Advanced definitions

Categorizing

On the other hand, “tags” and “categories” are concepts that tend to have different meanings: it’s not so much what they are, or even how they are organized, but rather how they are used. Categorizing can also be called grouping or classifying. In using categories and tags for managing content, the challenge is to decide to what degree of classification to use the categories and to what degree to use the tags. PoolParty can also categorize contents by means of its categorization service or by using the add-on module Semantic Classifier that combines machine learning algorithms with semantic knowledge graphs. It should be said that, unfortunately, add-on module Semantic Classifier is not available under current UNEP's PoolParty license.

Auto-tagging

Auto-tagging is a fuzzy expression often used with diverse connotation in different scenarios. Tagging refers not only to generate or extract tags from content but it can also be meant to “glue” the tags themselves to the content in order to attribute meaning and context to it; the prefix auto stands for automatic, i.e. somehow computer-assisted. In most of the cases, auto-tagging is employed in its first acceptation but, sometimes, the boundary between the two meanings is not very clear.
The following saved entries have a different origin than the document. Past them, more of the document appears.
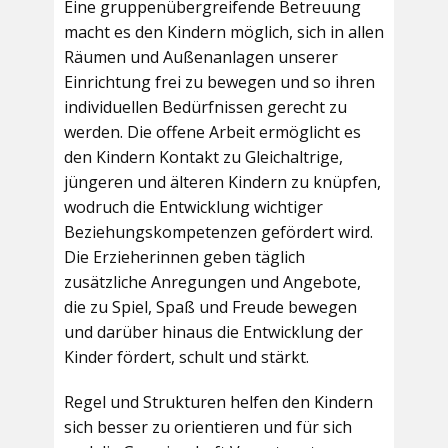
Eine gruppenübergreifende Betreuung
macht es den Kindern möglich, sich in allen
Räumen und Außenanlagen unserer
Einrichtung frei zu bewegen und so ihren
individuellen Bedürfnissen gerecht zu
werden. Die offene Arbeit ermöglicht es
den Kindern Kontakt zu Gleichaltrige,
jüngeren und älteren Kindern zu knüpfen,
wodruch die Entwicklung wichtiger
Beziehungskompetenzen gefördert wird.
Die Erzieherinnen geben täglich
zusätzliche Anregungen und Angebote,
die zu Spiel, Spaß und Freude bewegen
und darüber hinaus die Entwicklung der
Kinder fördert, schult und stärkt.
Regel und Strukturen helfen den Kindern
sich besser zu orientieren und für sich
PoolParty, besides its text mining and extraction features that allow getting tags for content, also integrates into any Enterprise Information System (EIS), via APIs; so, in principle, obtained tags could be “glued” to the corresponding contents into the particular EIS, according to that EIS' rules. Moreover, PoolParty PowerTagging is a unified integration approach to semantically enrich EIS, that provide advanced search features inside those systems, with existing integrations for MS SharePoint and Drupal, among others; PoolParty bundle “Semantic Integrator” is a more general unified integration approach for connecting data from different sources, that provides a unified metadata layer based on semantic web standards, allowing to create integrated views over different data sources. It should be said that, unfortunately, neither PowerTagging nor Semantic Integrator options are available under current UNEP's PoolParty license, because they are at the core of PoolParty's semantic concept tagging solutions.
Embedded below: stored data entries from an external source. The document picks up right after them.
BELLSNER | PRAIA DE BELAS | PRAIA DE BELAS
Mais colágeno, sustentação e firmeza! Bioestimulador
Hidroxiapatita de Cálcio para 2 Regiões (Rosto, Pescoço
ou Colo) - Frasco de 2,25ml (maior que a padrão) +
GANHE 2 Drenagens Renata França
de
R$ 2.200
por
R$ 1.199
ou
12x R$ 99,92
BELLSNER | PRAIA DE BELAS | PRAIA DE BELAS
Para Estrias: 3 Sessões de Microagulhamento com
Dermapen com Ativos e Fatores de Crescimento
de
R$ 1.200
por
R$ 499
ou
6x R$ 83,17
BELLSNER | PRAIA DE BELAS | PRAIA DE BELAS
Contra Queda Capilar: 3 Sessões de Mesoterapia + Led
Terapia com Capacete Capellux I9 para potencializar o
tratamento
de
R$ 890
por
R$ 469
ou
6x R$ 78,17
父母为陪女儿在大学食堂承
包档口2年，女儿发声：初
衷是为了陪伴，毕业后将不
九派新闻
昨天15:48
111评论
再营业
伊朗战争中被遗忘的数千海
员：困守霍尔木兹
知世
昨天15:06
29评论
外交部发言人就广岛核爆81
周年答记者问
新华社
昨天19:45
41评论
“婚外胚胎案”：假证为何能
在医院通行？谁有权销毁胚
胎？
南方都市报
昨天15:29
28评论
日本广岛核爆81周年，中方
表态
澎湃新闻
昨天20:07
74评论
Indexing and auto-indexing

Indexing is the process of producing an index; in turn, an index is a kind of target file (, which has the function of providing access to information in or about some source contents by deriving symbols (usually, words, numbers, etc.) from the source contents or by assigning symbols about the source contents, thereby providing users access from a known order of symbols (e.g. A-Z, chronologic, etc.) to an unknown place of information. Auto-indexing is another vague expression that intrinsically involves the use of computers, but it always means to automatically generate/update an index through a computerized process.

Tagging vs. Indexing

One important way in which tagging and indexing differ is that tagging involves any kind of designation about a piece of content, what it is or what it is about, whereas indexing is restricted to descriptive labels for what content is about. Tagging can include content type, date, creator, source, audience, location, rights, keywords, etc., whereas indexing is for the subjects of the content. In this sense, tagging is sort of the modern word for cataloging or the assignment of metadata. To some extent, tagging and indexing might be essentially the same thing: if we are concerned with just the descriptive labeling of content and no other metadata, that might be called tagging or it might be called indexing; in this case, the difference is more nuanced, and to a certain extent it is historical.

Knowledge graph

A knowledge graph is a model of a knowledge domain created by subject-matter experts with the help of intelligent machine learning algorithms. It provides a structure and common interface for all of your data and enables the creation of smart multilateral relations throughout your data repositories; structured as an additional virtual data layer, the knowledge graph lies on top of your existing databases, data sets, text documents, web pages, emails, SMS, voice calls, etc., to link all your data, structured or unstructured, together at scale. With a semantic knowledge graph, terms and strings are no longer used to build ambiguous metadata, instead, a semantic layer on top of all content and data assets works like a multi-dimensional index. A knowledge graph represents a domain on a metalevel and defines which metadata should be used to enrich available data repositories; it significantly increases data quality and allows to discover new insights due to extensively linked data.

A knowledge graph is a fabric of concepts, classes, properties, relationships and entities. Knowledge graphs typically cover multiple domains, various levels of granularity, data from multiple sources and various degrees of structure. It functions as background knowledge for various applications (e.g. question answering, data integration and machine learning). A knowledge graph is a highly efficient way of aligning back-end data management with smart end-user applications. A knowledge graph acquires and integrates information into a knowledge base (e.g., an ontology) and applies a reasoner (reason or inference engine) to derive new knowledge. The fluidity of the structure also allows for your knowledge graph to grow organically each time new data is introduced.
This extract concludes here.